Another thing that I did myself was rank SZ genes, since I didn’t want to include all 2700 genes that are implicated. First, for every dataset (Psychiatric Genomics Consortium, Common Mind Consortium, SZGene, hiPSC rtRNA results, chromosome conformation predictions), I gathered the magnitude of the change in expression/ the frequency of mutation and the p value for each gene. Then I took the log base 2 of the change and the negative log base 2 of the p value and multiplied them together.
There are a couple of important things to note. Schizophrenia is primarily a regulation problem. As the Psychiatric Genomics Consortium study pointed out, there is very little genetic variation in SZ patients from control patients in coding regions; there are only a dozen significant mutations in coding regions. Of all the mutations, the one with the highest confidence, with a p value of 10^-15, has a frequency in SZ patients at 0.87 and a frequency in control patients at 0.85. SZ is undeniably a confluence of many, possibly hundreds or thousands, of tiny genetic variations.
Apparently, many of these mutations are common among several major psychiatric disorders. An article was recently published in Science that showed that Schizophrenia, Bipolar Disorder, Depression, and Autism all have highly correlated patterns of cortical gene expression (http://science.sciencemag.org/content/359/6376/693.full). The tool we are developing will hopefully be powerful enough to help us identify the underlying causes of these diseases.
We have a couple of goals for next week: fix a subtle yet major bug in our iterative method program and then run it on our gene lists to get a preliminary list of candidate genes. I will also write a short program to compare the genes in the GIANT network to the list of cell motility genes.
We got our program built! It works with the tiny network example that we gave it, with a couple of bugs, which we will fix this week. Also by next week, we will have a preliminary list of candidate genes.

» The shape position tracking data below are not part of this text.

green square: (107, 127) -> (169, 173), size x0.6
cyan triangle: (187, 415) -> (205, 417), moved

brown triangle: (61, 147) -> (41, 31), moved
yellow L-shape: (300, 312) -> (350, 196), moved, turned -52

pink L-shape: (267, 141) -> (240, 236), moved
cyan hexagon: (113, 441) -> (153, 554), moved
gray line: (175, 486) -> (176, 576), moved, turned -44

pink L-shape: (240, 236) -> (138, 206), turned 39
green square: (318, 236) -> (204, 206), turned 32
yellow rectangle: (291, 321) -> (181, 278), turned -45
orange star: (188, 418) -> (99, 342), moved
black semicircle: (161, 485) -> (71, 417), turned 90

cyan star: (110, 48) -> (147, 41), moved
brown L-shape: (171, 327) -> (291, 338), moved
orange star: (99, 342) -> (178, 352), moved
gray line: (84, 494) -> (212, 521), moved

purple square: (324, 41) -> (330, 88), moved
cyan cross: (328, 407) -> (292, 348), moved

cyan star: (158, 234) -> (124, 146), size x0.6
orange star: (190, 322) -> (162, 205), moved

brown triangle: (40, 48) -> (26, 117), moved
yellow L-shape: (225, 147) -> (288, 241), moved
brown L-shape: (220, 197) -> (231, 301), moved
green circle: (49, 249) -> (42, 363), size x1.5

At last week’s meeting, we dug into the computational portion of the project, discussing different ways we could run our algorithm on the gene lists and how that would affect our results. We also discussed a few different methods for running on our gene lists – one method involves a support vector machine and the other is an iterative method of computing scores, shown below.
Alex was able to track down some software for the former method from the autism paper that inspired our project. One of our tasks was to try to get this software to work on our current gene lists – unfortunately, we hit a bit of a wall with this method.

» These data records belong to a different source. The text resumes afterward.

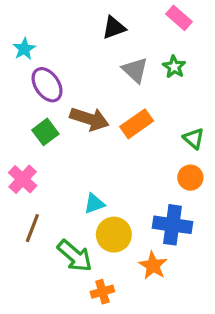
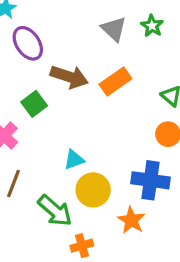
green square: (45, 132) -> (34, 104), moved

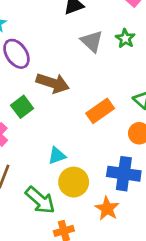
orange rectangle: (115, 82) -> (100, 111), moved

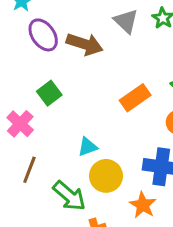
brown arrow: (53, 83) -> (85, 44), moved

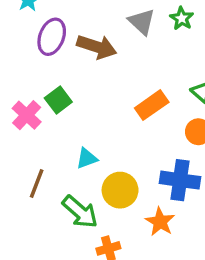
purple ellipse: (43, 35) -> (52, 37), turned 56
pink cross: (20, 124) -> (27, 115), moved
cyan triangle: (88, 147) -> (87, 158), moved

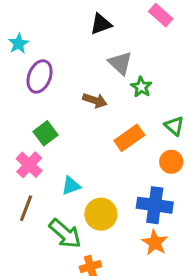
green star: (182, 18) -> (141, 87), moved
brown arrow: (97, 47) -> (95, 100), moved, size x0.7
pink cross: (27, 115) -> (29, 165), moved
orange star: (160, 222) -> (155, 243), moved

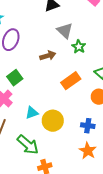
brown arrow: (95, 100) -> (48, 56), turned -35
blue cross: (155, 205) -> (88, 126), size x0.6
yellow circle: (101, 214) -> (53, 121), moved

For the second method, we were able to successfully run it on Alex’s gene list. I also had the task of running the iterative method on a small toy example, which was a small graph consisting of 10 nodes, 11 edges, 1 positive, and 1 negative. Anna informed me that when she did it, the scores converged after about 27 time steps, which matches the results that I got. We will go over the results in this week’s meeting and discuss what our goals for this week are.

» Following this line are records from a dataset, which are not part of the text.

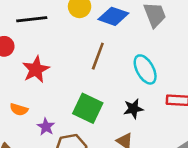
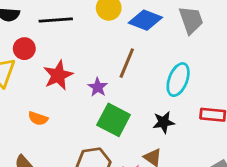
cyan ellipse: (145, 69) -> (178, 80), turned 48
purple star: (46, 127) -> (98, 87), moved

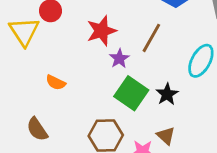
red star: (58, 75) -> (101, 31), moved
black star: (164, 122) -> (167, 94), moved, turned -30

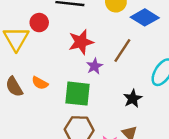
green square: (131, 93) -> (78, 94), moved, turned -32
brown semicircle: (37, 129) -> (14, 87), moved

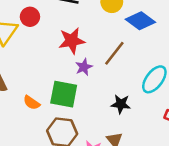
orange semicircle: (40, 83) -> (32, 103), moved
black star: (133, 98) -> (121, 104), turned 30

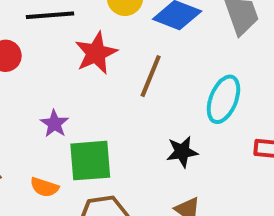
red star: (72, 41) -> (96, 53), moved
purple star: (84, 67) -> (54, 124), moved

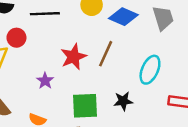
red star: (96, 53) -> (73, 57), moved
green square: (90, 161) -> (85, 106), moved

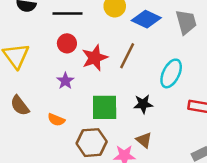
red circle: (16, 38) -> (67, 43), moved

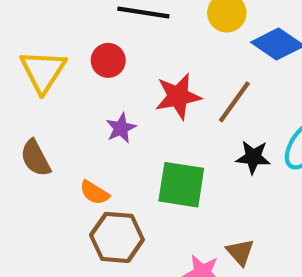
red circle: (67, 43) -> (108, 60), moved
black star: (143, 104) -> (253, 157), moved
brown hexagon: (92, 143) -> (117, 237), moved

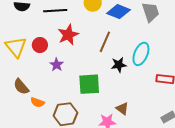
red circle: (108, 60) -> (40, 45), moved
red star: (178, 96) -> (68, 35), moved
orange semicircle: (95, 193) -> (37, 102), moved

The main goal for this semester is going to be the implementation of the program and the production of a list of candidate genes.
However, we first need to figure out the best way to build the program. This week, I’m going to gain a deeper understanding of the algorithm that we’re basing our project on. Also, I’m going to try to find some software packages that can help us implement the program, which uses support vector machines. I will also research a possible alternative method that doesn’t use support vector machines: logistic regression. Finally, I will gain more information about the integration of our data sets with the functional interaction network by finding nodes with a high amount of SZ and Focal Adhesion positive neighbors.